Tom nodded, walked on.
‘Sir...’
Behind him: the mother.
‘Yes?’
‘My daughter.’ She was a large
woman; when she swallowed, her jowls shook. ‘Would you take her with you,
please?’
‘I can’t. I’m ...’
The little girl’s eyes were blue
and calm, as Sylvana’s might have been at that age.
‘... sorry.’
It
was Jay who conducted Tom’s final briefing, in a blue-grey chamber devoid of
decoration. Both the table and the too-hard chairs were square-edged extrusions
of the same featureless stone. Half-light came from dimmed glowglobes floating
near the ceiling.
It might have been an
interrogation chamber: a reminder of failure’s price.
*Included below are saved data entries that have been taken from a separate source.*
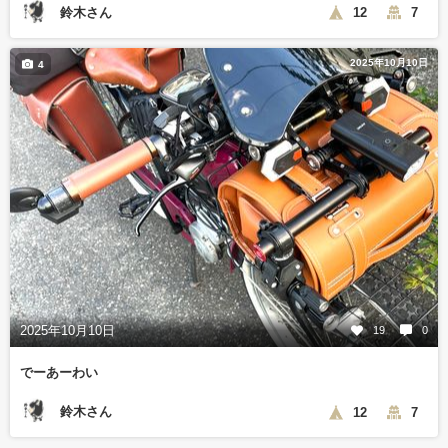
鈴木さん
12
7
2025年10月10日
4
2025年10月10日
19
0
でーあーわい
鈴木さん
12
7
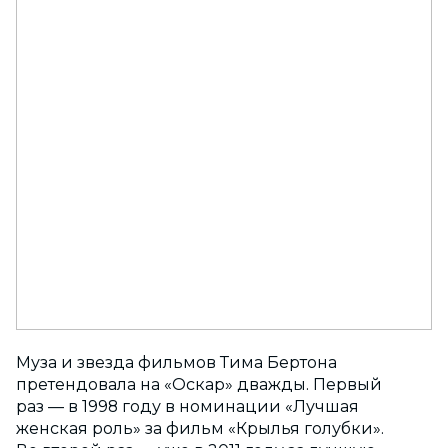
Муза и звезда фильмов Тима Бертона
претендовала на «Оскар» дважды. Первый
раз — в 1998 году в номинации «Лучшая
женская роль» за фильм «Крылья голубки».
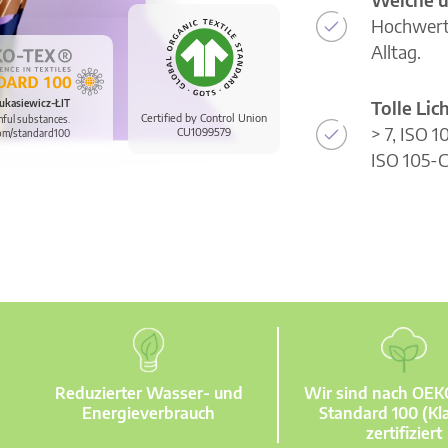
Hochwerti
Alltag.
Tolle Li
ukasiewicz-ŁIT
Certified by Control Union
mful substances.
> 7, ISO 
CU1099579
om/standard100
ISO 105-C
Reduzierter Wasser- und
Wir sind nach OE
Energieverbrauch
Standard 100 (Kla
zertifiziert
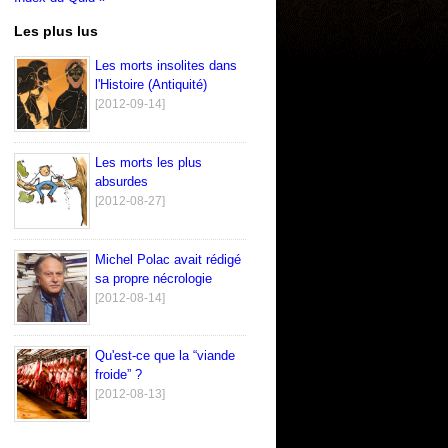
Les plus lus
Les morts insolites dans
l'Histoire (Antiquité)
[2012-09-14]
Les morts les plus
absurdes
[2012-08-27]
Michel Polac avait rédigé
sa propre nécrologie
[2012-08-14]
Qu'est-ce que la “viande
froide” ?
[2012-08-13]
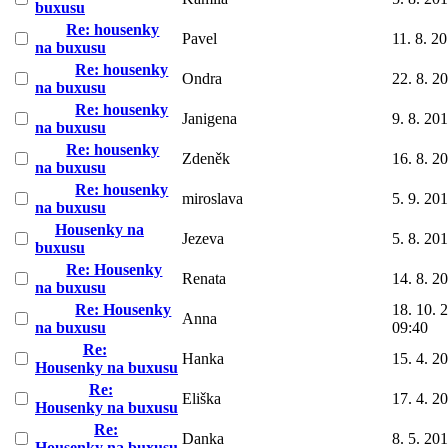
buxusu
Re: housenky
Pavel
11. 8. 2
na buxusu
Re: housenky
Ondra
22. 8. 2
na buxusu
Re: housenky
Janigena
9. 8. 20
na buxusu
Re: housenky
Zdeněk
16. 8. 2
na buxusu
Re: housenky
miroslava
5. 9. 20
na buxusu
Housenky na
Jezeva
5. 8. 20
buxusu
Re: Housenky
Renata
14. 8. 2
na buxusu
Re: Housenky
18. 10. 
Anna
na buxusu
09:40
Re:
Hanka
15. 4. 2
Housenky na buxusu
Re:
Eliška
17. 4. 2
Housenky na buxusu
Re:
Danka
8. 5. 20
Housenky na buxusu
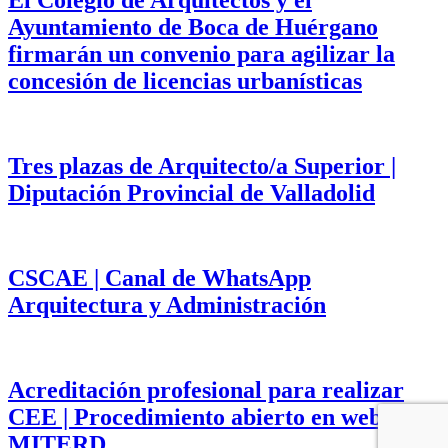
El Colegio de Arquitectos y el
Ayuntamiento de Boca de Huérgano
firmarán un convenio para agilizar la
concesión de licencias urbanísticas
Tres plazas de Arquitecto/a Superior |
Diputación Provincial de Valladolid
CSCAE | Canal de WhatsApp
Arquitectura y Administración
Acreditación profesional para realizar
CEE | Procedimiento abierto en web del
MITERD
But Tom’s healed skin remembered
the open cuts across his stomach, the pain weals from the Grand’aume’s
dungeons, the toxin-laden stings of the glistening red paraflesh which lined
the—
He forced his attention back into
the moment.
‘No-one, old chap’—Jay’ s glance
flickered towards Tom’s left shoulder—‘has done better in training. You’ve all
the makings of an effective deep-cover operative.’
Tom waited.
‘I’ve got to ask, though,’ Jay
added, ‘why you’re doing it. Your tech skills are first rate, you can plan and—’
‘I’ve been over this with Psych.’
Not to mention Corduven.
‘Your father was an artisan, is
that right?’
‘A stallholder, many strata down,
old chap.’
‘But he made things, too?’
‘Yes.’
Like his stallion talisman.
The white-hot graser beam, the
spattering of liquid metal and the strong smell of burning grease and oil.
He could see it right now:
Father’s
strong, stubby hands manipulating the cutter, removing metal from the plain
block, bringing forth the stallion’s magical form.
‘You’re asking’—Tom, with a faint
ironic smile, raised his one hand palm up—‘whether I’ve a sublimated desire to
make things with my
hands?’
‘What I’m getting at is—’
‘All I ask, Jay, is that you use
me effectively. Send me into a network where I can make a difference.’
Not into betrayal.
The subtext was obvious, and Tom
had made subtle enquiries to verify his suspicions. Though not everybody
agreed, it was known that Jay considered the Jephrin network in Realm Ruvandi
to be blown: the agents-in-place sending back their encrypted reports under
their captors’ supervision. Which meant that, for the sake of those captured
men and women, he had allowed his own lover Lihru to meet her rendezvous.
I’m no better than he is.
For Tom had known, some part of
him, that there was more to Jay’s shirking of responsibility for the final
briefing than he had claimed.
‘Maybe that’s why I’m conducting
this
briefing, Tom.’
Had Lihru failed to make contact
as arranged, the Blight’s security forces might conclude that their subterfuge
had failed; at which point, there would be no point in delaying execution for
the agents already in their hands.
Jay’s own superiors disagreed
with his assessment of the Jephrin network’s status. But that did not excuse—
‘This particular assignment,’ Jay
continued, leaning his elbows on the stone table, ‘carries an extra risk. If
anyone -or any scanfield—recognizes you, they’ll shut down the surrounding
tunnels immediately, before closing in.’
‘But the Aurineate Grand’aume is
a large realm.’ Tom shifted on his hard stone seat. ‘I’ll be nowhere near the
Core, or any of the upper strata where I was before.’
Jay nodded, then tapped the
tabletop for the briefing models to be displayed.